(Collection entries)
----------------------------------------
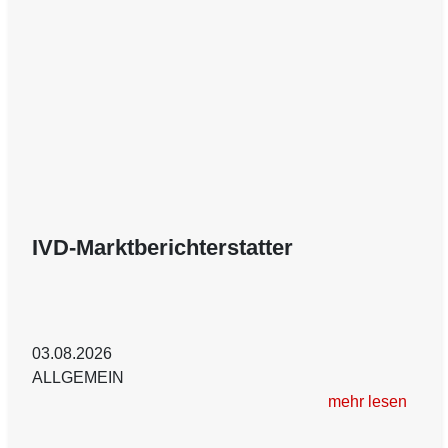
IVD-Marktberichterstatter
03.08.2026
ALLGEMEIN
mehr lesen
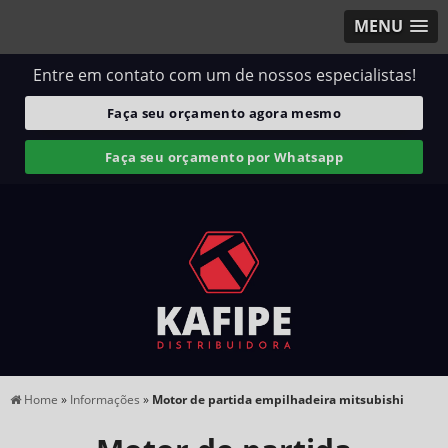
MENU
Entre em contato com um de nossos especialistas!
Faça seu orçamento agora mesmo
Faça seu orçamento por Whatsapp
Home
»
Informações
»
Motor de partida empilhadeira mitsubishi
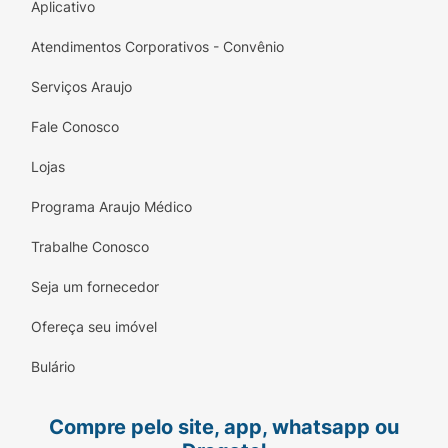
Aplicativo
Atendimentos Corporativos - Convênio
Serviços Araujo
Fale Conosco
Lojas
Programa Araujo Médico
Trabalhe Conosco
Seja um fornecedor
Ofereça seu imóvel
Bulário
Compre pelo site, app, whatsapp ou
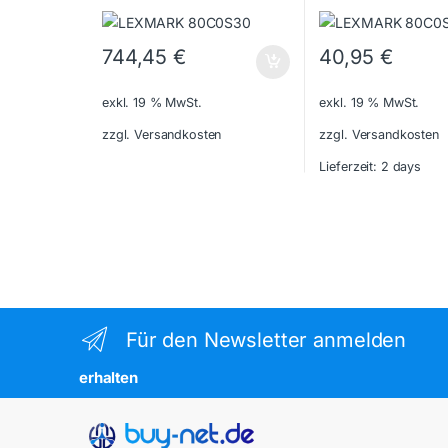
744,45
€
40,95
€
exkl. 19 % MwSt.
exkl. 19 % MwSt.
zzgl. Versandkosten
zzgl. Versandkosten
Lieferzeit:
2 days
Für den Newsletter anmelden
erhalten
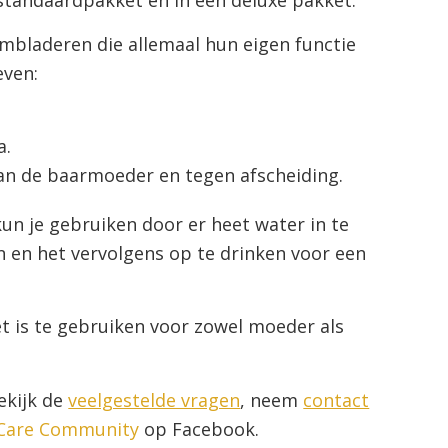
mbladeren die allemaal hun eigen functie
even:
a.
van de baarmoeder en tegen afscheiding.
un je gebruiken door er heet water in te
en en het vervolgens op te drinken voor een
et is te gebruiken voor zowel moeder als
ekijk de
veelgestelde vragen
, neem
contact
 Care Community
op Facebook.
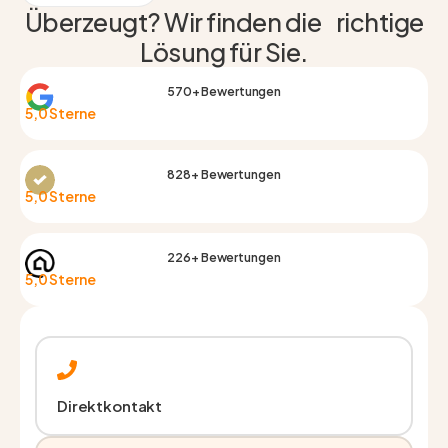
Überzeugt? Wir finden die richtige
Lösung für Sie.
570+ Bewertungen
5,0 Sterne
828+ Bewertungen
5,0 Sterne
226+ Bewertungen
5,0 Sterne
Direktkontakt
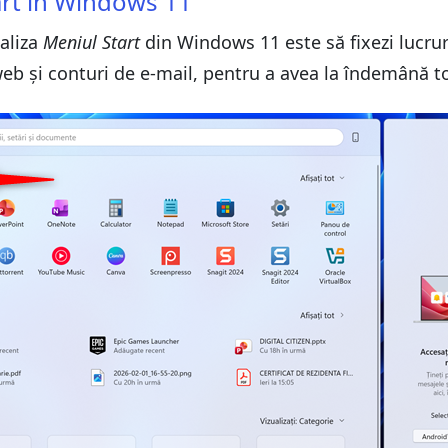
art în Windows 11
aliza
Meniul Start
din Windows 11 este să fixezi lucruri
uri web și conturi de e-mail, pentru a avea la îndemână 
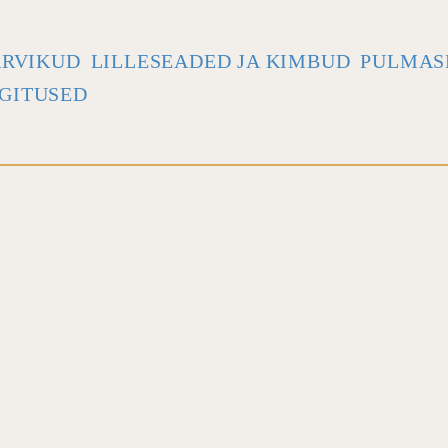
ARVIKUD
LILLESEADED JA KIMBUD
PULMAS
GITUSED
----------------------------------------
> [WHAT THIS TASK INVOLVES]:
In the entries above, count each line with "voor"; reply with the total only.

> [OUTPUT FOR THIS EXERCISE]:
2